**Task directions:**
Make an exact copy of each entry, leaving out every picture.

**Entries shown:**

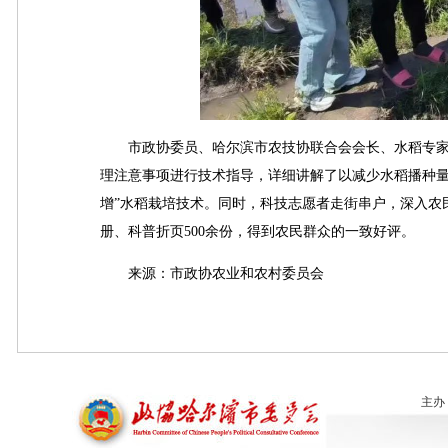
市政协委员、哈尔滨市农技协联合会会长、水稻专家
理注意事项进行技术指导，详细讲解了以减少水稻播种量
增”水稻栽培技术。同时，科技志愿者走街串户，深入农民
册、科普折页500余份，得到农民群众的一致好评。
来源：市政协农业和农村委员会
主办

**Answer box:**
市政协委员、哈尔滨市农技协联合会会长、水稻专家
理注意事项进行技术指导，详细讲解了以减少水稻播种量
增”水稻栽培技术。同时，科技志愿者走街串户，深入农民
册、科普折页500余份，得到农民群众的一致好评。
来源：市政协农业和农村委员会
主办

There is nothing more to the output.